Partijen werken toe naar het sluiten van een akkoord over NIEWHOL. In aanloop daarnaartoe hebben alle betrokken partijen de bouwstenen voor een akkoord vastgesteld en nader uitgewerkt. Deze bouwstenen omvatten afspraken over:

  • mitigerende maatregelen;
  • onderzoek en monitoring;
  • populatieversterkende maatregelen;
  • governance en financiering.

Relatie met RES 1.0

In de planning van het Nationaal Programma Regionale Energie Strategieën (NP RES) is 1 juli 2021 een belangrijke datum. Op deze datum wordt de RES 1.0, met hierin het aanbod ten aanzien van elektriciteit en een Regionale Structuur Warmte, aangeboden aan het NP RES. Na 1 juli 2021 start de volgende fase, namelijk het proces richting de RES 2.0 waarbij zoekgebieden locaties worden en locaties zich ontwikkelen tot concrete initiatieven. Daarnaast zal in veel gemeenten en provincies de RES 1.0 vertaald worden naar omgevingsbeleid. De RES is nooit af. Met het oog op dit voortdurende bestuurlijke en politieke proces en omdat we het over het merendeel van de inhoudelijke zaken eens zijn, vinden de aan NIEWHOL verbonden partijen het van belang om rondom het opleveren van de RES 1.0 het tussentijdse resultaat van het gezamenlijke traject te presenteren.

Hier is daarom de volledige tekst van het bouwstenendocument te vinden. Onderaan deze pagina zijn ook de reeds uitgewerkte bouwstenen te vinden (monitoringsprotocol, projectplan populatieversterkende maatregelen). Aan de andere bouwstenen wordt nog gewerkt (vogeltrekvoorspellingsmodel, onderzoeksprogramma, juridische implementatie), deze zullen op deze pagina worden toegevoegd wanneer ze definitief zijn, waarna ook een definitief akkoord zal worden gesloten.

Ten aanzien het geschetste RES-vervolgproces leveren partijen overigens geen juridisch absoluut verhaal: in het proces van het toetsen van concrete initiatieven aan de natuurregelgeving blijft uiteraard ruimte voor belangenafweging en bezwaar en beroep. Dit laat onverlet dat met de voorliggende gemaakte afspraken en bouwstenen partijen die samen het overgrote deel van de sector omvatten, achter deze aanpak staan.

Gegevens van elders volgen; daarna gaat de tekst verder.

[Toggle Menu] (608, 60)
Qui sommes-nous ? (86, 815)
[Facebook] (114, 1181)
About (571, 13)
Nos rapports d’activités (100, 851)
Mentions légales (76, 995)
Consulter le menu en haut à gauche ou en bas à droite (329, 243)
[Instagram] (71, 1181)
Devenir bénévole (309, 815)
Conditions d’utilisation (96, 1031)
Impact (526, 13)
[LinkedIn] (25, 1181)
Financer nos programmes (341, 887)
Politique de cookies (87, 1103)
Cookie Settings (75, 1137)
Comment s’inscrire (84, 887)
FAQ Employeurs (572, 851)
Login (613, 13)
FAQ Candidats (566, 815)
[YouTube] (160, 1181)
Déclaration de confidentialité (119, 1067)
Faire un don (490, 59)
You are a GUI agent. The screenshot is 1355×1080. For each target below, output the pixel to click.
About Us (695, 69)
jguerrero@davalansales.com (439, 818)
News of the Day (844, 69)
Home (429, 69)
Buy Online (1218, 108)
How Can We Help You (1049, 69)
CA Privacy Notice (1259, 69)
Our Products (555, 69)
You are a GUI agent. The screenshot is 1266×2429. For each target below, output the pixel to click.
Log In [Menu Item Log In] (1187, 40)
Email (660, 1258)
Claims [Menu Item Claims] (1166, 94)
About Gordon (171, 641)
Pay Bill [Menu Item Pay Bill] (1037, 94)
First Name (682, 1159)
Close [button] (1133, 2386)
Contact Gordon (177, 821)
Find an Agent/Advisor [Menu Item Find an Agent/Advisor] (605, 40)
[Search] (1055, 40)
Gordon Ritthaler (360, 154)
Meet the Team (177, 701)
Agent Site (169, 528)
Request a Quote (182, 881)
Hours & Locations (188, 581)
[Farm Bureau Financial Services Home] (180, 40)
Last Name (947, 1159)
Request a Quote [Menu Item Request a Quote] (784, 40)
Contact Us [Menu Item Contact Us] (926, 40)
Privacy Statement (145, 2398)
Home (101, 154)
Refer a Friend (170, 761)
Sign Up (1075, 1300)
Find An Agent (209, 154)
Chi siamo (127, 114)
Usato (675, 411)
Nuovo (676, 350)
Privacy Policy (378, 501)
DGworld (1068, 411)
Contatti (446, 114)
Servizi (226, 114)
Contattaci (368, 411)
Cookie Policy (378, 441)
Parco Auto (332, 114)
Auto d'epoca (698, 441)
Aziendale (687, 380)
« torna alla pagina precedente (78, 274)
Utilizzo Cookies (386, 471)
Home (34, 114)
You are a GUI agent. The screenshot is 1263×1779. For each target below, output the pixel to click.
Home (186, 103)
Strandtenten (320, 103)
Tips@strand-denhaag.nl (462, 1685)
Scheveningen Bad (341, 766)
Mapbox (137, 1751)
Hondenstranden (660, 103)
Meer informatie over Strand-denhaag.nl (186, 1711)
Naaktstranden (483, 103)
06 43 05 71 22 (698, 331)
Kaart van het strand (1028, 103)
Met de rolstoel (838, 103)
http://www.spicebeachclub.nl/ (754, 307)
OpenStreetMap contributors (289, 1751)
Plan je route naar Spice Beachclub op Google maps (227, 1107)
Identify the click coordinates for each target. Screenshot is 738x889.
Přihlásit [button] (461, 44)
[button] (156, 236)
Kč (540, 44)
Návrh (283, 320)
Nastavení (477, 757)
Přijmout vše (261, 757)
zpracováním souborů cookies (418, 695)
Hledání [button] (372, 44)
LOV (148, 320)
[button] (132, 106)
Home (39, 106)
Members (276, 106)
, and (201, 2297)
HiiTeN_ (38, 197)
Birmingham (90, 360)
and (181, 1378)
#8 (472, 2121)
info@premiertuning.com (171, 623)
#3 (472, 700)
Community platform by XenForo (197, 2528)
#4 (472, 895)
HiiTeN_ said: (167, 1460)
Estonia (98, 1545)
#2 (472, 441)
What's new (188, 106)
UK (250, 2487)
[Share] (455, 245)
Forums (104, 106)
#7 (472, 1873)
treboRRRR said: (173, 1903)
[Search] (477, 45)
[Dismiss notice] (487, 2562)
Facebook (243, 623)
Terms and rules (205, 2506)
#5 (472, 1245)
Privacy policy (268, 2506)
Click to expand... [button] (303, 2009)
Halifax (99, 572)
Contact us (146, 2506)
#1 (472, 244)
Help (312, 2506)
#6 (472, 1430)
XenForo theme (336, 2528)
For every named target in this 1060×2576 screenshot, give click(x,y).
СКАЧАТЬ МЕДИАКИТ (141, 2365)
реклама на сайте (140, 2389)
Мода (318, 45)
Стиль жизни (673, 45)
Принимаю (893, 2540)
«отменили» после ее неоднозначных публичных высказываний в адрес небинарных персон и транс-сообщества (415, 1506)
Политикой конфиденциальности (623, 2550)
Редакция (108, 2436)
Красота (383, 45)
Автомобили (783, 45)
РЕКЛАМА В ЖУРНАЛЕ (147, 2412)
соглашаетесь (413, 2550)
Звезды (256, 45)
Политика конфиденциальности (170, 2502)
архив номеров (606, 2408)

Hierbij is van belang dat bestuurlijk is afgesproken om, waar dat mogelijk is, al te handelen in de geest van het nog te sluiten definitieve akkoord.

De afspraken in het kort

Mitigatie

concreet betekenen de afspraken over mitigerende maatregelen het volgende:

Voor RES-partners

  • Een zorgvuldige locatiekeuze van windparken en hoogspanningsverbindingen is van groot belang voor het voorkomen van negatieve effecten op vogels en vleermuizen. Het is daarom belangrijk om bij het ontwikkelen en vaststellen van de RES’en ook te voldoen aan de geldende natuurwetgeving en ecologisch gevoelige locaties zo veel mogelijk te vermijden. Hiervoor kan gebruik worden gemaakt van de ‘gevoeligheidskaart’ voor vogels (gereed) en inzichten in de verspreiding van vleermuizen in relatie tot locatiekeuze voor windparken (binnenkort beschikbaar).

Voor windontwikkelaars

  • Elk windpark krijgt te maken met generieke mitigerende maatregelen om slachtoffers te vermijden:
  • Een stilstandvoorziening voor trekkende vogels van maximaal 100 uur per jaar per turbine of het equivalent hiervan in energieverlies. Voorwaarde is dat de stilstand ecologisch doelmatig is.
  • Een standaard toepassing van stilstand voor vleermuizen onder bepaalde omstandigheden.
  • Een windpark kan te maken krijgen met aanvullende locatieafhankelijke maatregelen die worden gebaseerd op ecologisch onderzoek.
  • Er komt een monitoringsplicht van minstens drie jaar voor nieuwe windparken.

Onderzoek en monitoring

Partijen hebben een onderzoeksprogramma vastgesteld ten behoeve van vraagstukken waar nog onvoldoende kennis over beschikbaar is, waaronder mitigatie verbonden aan (innovatie) technieken en methoden. Het doel is om enerzijds mitigatie zo effectief mogelijk te laten zijn en anderzijds negatieve effecten beter in beeld te krijgen. Het Rijk draagt de kosten voor dit onderzoek. Provincies nemen het verzamelen en analyseren van monitoringsgegevens van nieuwe windparken op zich.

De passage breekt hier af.